## [Task statement]
Below are records. Find each line in them that holds the word "will" and copy it.

(Saved entries)
= = =

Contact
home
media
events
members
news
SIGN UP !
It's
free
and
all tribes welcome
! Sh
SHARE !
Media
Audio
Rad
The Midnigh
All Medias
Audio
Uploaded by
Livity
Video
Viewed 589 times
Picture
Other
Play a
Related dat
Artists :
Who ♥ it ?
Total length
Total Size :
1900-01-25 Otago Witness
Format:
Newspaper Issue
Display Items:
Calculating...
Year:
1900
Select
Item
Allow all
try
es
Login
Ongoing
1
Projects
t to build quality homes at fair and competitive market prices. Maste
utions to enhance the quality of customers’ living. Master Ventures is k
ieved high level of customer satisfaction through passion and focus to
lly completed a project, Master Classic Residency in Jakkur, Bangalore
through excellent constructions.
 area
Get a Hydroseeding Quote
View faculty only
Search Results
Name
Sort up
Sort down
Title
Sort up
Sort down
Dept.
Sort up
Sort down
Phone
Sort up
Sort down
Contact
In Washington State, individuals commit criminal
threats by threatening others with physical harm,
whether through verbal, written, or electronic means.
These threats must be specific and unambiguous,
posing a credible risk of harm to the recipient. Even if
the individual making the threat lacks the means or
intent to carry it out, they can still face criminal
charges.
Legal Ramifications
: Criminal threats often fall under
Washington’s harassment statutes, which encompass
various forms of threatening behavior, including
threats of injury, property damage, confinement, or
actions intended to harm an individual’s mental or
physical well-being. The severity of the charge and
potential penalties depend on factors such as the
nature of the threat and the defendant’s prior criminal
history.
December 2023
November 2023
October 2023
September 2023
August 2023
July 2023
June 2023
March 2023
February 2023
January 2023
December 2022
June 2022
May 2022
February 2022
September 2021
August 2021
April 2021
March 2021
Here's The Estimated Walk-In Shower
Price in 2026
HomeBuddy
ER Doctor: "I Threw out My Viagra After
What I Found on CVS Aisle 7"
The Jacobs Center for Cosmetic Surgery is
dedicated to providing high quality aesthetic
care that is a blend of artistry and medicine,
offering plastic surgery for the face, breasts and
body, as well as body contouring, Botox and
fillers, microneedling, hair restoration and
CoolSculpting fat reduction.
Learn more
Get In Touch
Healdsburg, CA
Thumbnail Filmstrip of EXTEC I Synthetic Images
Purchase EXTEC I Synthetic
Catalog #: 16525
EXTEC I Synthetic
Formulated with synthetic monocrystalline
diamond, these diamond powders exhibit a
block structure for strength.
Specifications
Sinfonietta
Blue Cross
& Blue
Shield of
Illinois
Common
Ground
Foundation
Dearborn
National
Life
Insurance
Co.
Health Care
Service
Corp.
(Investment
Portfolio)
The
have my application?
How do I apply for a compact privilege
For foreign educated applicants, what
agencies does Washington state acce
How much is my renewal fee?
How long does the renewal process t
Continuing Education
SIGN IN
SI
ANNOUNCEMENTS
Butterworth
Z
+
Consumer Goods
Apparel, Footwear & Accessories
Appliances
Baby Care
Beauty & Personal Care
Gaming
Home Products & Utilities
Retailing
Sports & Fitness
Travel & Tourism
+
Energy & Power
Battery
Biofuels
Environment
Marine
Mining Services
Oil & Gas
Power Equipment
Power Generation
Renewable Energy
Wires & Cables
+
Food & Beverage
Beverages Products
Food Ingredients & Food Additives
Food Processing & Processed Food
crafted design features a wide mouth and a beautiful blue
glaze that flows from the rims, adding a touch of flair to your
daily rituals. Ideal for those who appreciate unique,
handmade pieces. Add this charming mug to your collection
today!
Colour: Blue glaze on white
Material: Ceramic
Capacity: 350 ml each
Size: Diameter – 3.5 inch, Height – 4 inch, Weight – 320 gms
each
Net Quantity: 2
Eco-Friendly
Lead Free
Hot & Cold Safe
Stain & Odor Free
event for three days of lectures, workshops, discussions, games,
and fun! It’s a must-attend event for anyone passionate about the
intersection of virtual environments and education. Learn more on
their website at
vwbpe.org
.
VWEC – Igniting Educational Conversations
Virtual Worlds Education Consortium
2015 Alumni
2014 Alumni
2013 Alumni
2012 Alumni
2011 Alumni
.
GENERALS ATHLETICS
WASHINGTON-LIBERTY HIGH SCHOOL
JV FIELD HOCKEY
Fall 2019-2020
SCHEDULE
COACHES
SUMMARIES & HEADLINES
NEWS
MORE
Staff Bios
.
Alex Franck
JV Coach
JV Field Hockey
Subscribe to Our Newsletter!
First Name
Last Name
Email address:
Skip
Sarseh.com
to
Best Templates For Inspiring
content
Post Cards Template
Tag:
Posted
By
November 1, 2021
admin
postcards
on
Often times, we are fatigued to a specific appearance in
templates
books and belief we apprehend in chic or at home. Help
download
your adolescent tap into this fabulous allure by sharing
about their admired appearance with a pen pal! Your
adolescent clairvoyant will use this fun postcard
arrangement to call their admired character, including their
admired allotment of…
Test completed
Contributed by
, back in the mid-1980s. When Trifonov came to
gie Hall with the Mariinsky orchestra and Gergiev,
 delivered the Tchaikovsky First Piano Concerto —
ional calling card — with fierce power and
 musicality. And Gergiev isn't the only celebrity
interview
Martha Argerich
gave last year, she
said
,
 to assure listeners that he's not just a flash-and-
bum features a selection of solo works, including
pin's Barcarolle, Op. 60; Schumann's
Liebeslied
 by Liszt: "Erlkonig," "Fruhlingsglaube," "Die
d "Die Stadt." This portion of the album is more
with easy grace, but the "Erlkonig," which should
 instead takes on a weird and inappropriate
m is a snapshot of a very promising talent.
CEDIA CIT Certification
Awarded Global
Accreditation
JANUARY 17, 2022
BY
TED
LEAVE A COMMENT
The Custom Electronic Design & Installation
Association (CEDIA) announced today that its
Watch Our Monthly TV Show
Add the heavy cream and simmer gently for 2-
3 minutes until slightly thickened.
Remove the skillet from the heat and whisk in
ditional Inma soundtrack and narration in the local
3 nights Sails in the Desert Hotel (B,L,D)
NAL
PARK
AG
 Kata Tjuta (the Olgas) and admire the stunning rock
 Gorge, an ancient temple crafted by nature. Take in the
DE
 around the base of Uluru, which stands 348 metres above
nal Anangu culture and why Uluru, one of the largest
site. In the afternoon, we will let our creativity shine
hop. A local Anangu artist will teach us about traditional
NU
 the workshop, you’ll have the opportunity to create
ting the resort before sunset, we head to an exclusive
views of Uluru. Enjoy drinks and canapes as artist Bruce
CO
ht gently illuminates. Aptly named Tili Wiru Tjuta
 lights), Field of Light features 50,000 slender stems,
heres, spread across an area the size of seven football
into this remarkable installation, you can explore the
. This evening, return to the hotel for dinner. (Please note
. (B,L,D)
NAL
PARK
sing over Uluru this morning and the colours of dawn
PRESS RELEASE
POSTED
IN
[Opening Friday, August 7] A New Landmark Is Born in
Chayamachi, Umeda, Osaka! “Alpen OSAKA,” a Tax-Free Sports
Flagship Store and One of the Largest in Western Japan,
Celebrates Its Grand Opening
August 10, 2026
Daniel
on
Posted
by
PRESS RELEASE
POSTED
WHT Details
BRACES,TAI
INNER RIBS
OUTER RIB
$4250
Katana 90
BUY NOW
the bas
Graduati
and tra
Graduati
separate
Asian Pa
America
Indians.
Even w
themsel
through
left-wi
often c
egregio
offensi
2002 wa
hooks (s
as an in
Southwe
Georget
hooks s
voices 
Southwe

= = =

## [Solution]
adolescent clairvoyant will use this fun postcard
site. In the afternoon, we will let our creativity shine
hop. A local Anangu artist will teach us about traditional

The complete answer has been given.